I was also thinking of Dorothea Lange and the dust-bowl era of photography. For me, the video evokes thoughts of ageing, death, beauty, and the natural cycle — and how beauty can be found even on the most mundane walks.
Layered Memories
Jane Robb
I travelled to Ghana, Senegal and the Gambia in August 2025 and I was inspired by a prompt to take videos of small moments of reflection - of which I had many while travelling. The piece tells a story of the journey of travel and memories, many of which are layered in time and recollection, where we may see parts of our lives through other parts of a journey. Together, they hopefully also add to a bigger story that can tell of more than just my own memories of travel.
From Still to Sequence: Exploring Time, Process and State of Mind
Jennie Meadows
This work explores a photographic process through both practice and context, combining a step-by-step guide with a brief look at its historical use by other artists.

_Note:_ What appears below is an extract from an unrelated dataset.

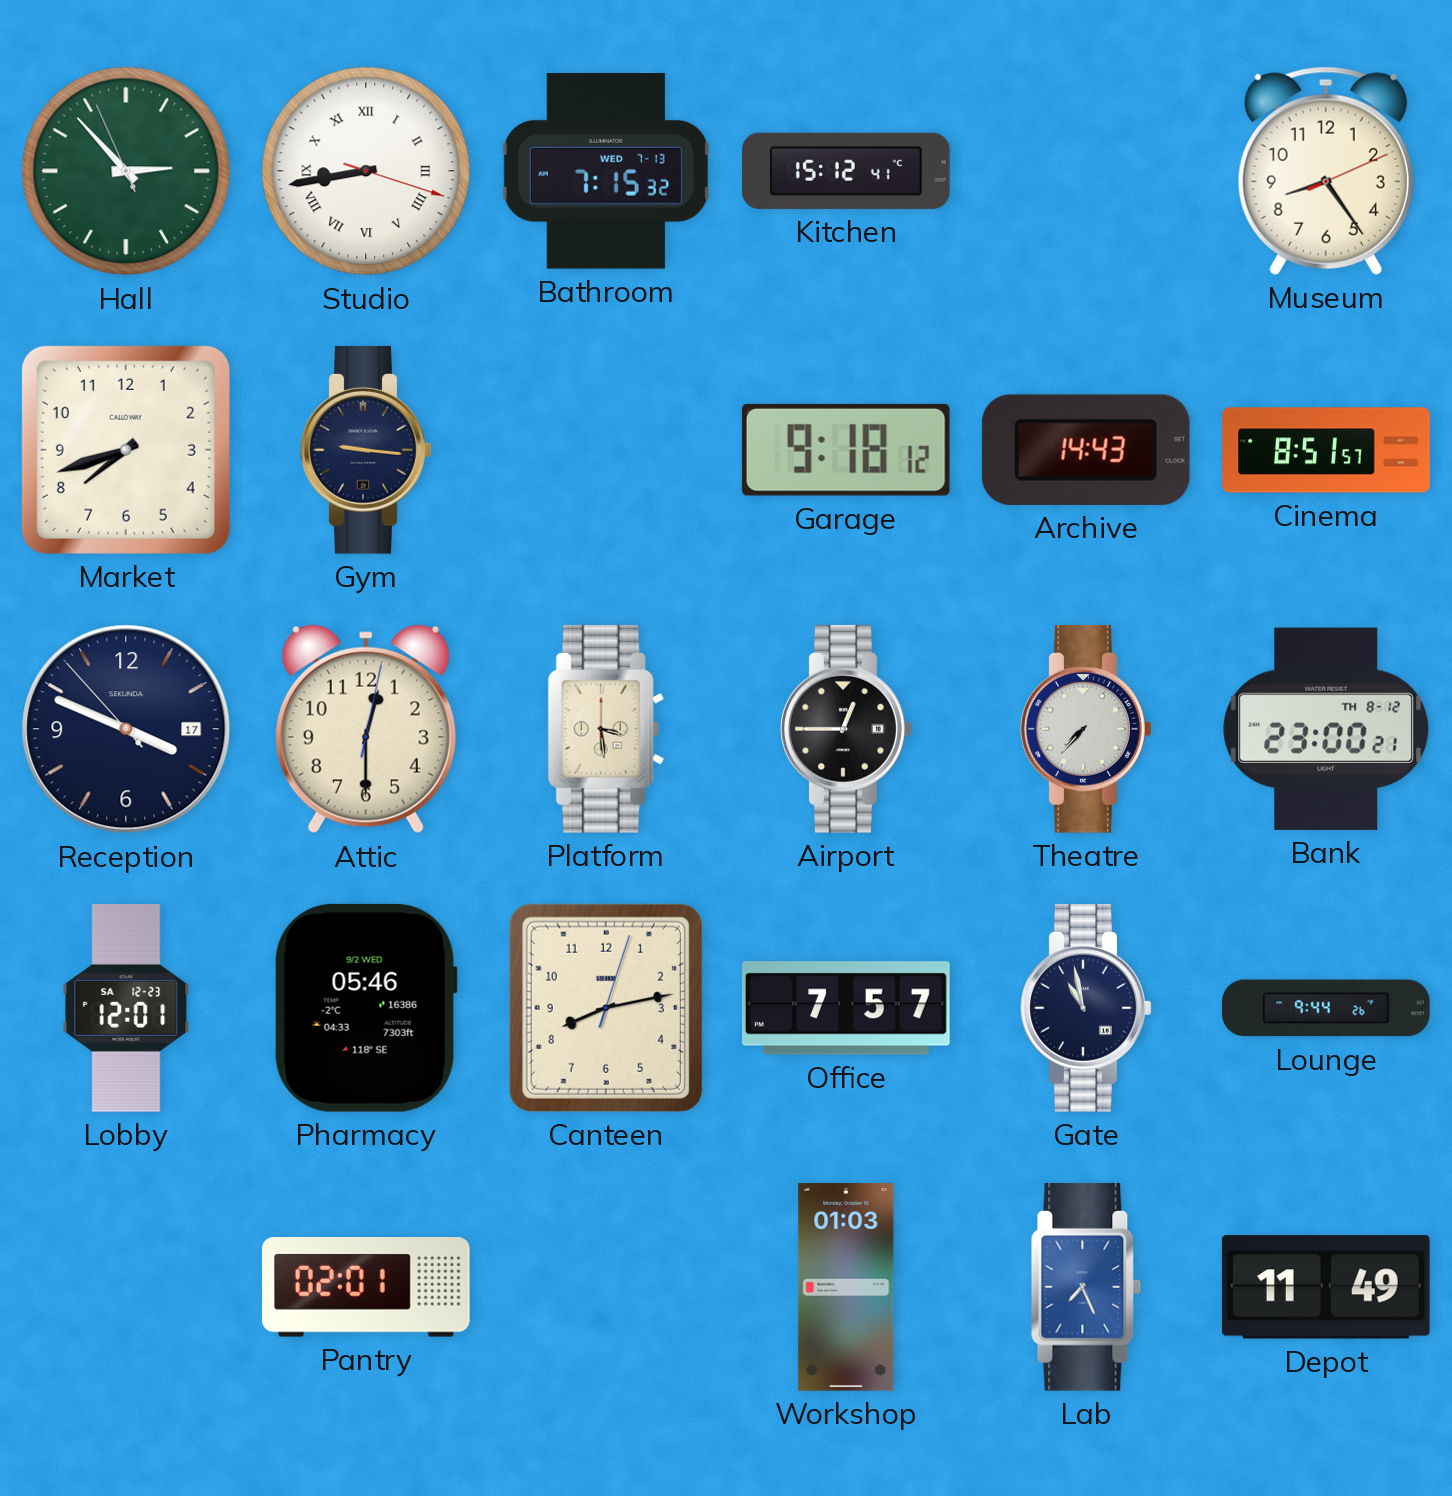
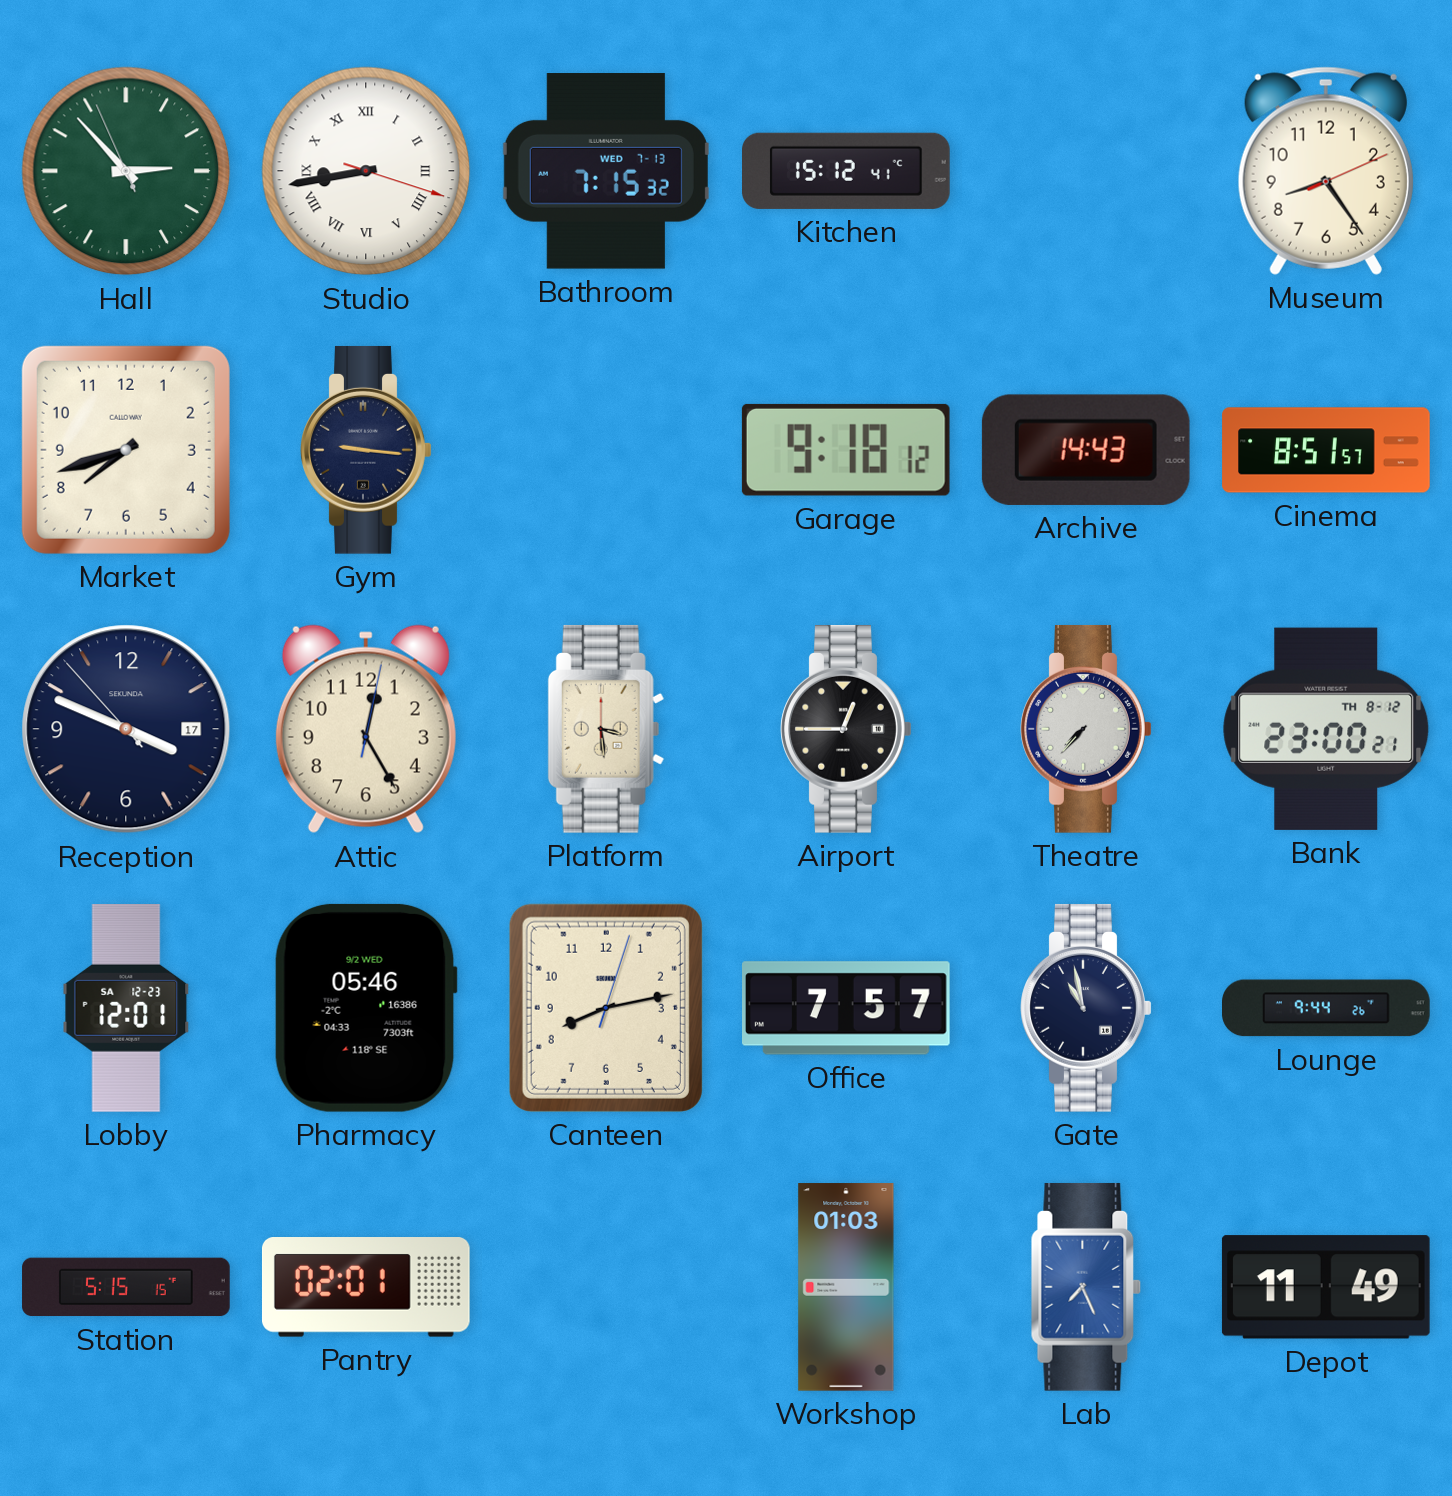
Attic: 12:30 -> 12:25
Station: none -> 5:15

The first film, Twitten, is a two-minute observational piece of Boundary Passage, an alleyway between Brighton and Hove, created using time-lapse and hyper-lapse techniques. The final film was edited from 400 stills, selected from around 4,000 images taken over three weeks and assembled in Adobe Premiere Pro.
The second film, Psychoffee, was made using the same process. Inspired by Alfred Hitchcock and Duane Michals, it uses photographic stills and metaphor to explore themes of anxiety and states of mind many people experience.
Through a blend of stills, video, and voice, Sinead shares a deeply personal and creative story — a beautiful reminder of how photography and film can express not just what we see, but who we are.
Icelandic Photography Expedition
Sue Wright
In 2018, I organised and led a photography journey to Iceland with an extraordinary group of people from Blesma – The Limbless Veterans.
For one unforgettable week, eight Blesma members set out to photograph Iceland’s dramatic landscapes — from vast open spaces to moments of quiet stillness. This was a group defined not by limitation, but by determination: two wheelchair users, two registered blind, three amputees, and a war widow — all pushing personal and creative boundaries together.
This experience was about far more than learning photography. It was about confidence, independence, resilience, and the shared joy of making images in challenging environments. It was about adapting, supporting one another, and proving that creativity and adventure are for everyone.
This is more than mindful photography — it’s about getting out there and doing it.